• [To do]: The data must be given again exactly as written, with all images omitted.

• [Working data]:
=== Begin Enclosure ===
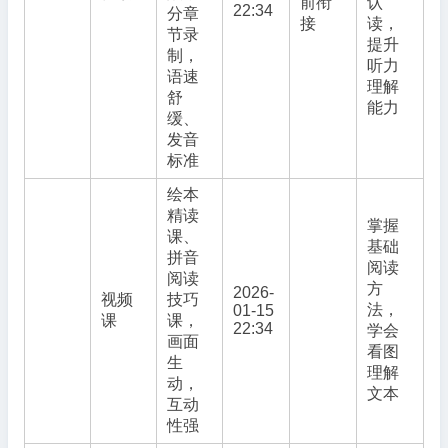
前衔
认
22:34
分章
接
读，
节录
提升
制，
听力
语速
理解
舒
能力
缓、
发音
标准
绘本
精读
掌握
课、
基础
拼音
阅读
阅读
方
2026-
视频
技巧
法，
01-15
课
课，
22:34
学会
画面
看图
生
理解
动，
文本
互动
性强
=== End Enclosure ===
• [Exercise output]:
前衔
认
22:34
分章
接
读，
节录
提升
制，
听力
语速
理解
舒
能力
缓、
发音
标准
绘本
精读
掌握
课、
基础
拼音
阅读
阅读
方
2026-
视频
技巧
法，
01-15
课
课，
22:34
学会
画面
看图
生
理解
动，
文本
互动
性强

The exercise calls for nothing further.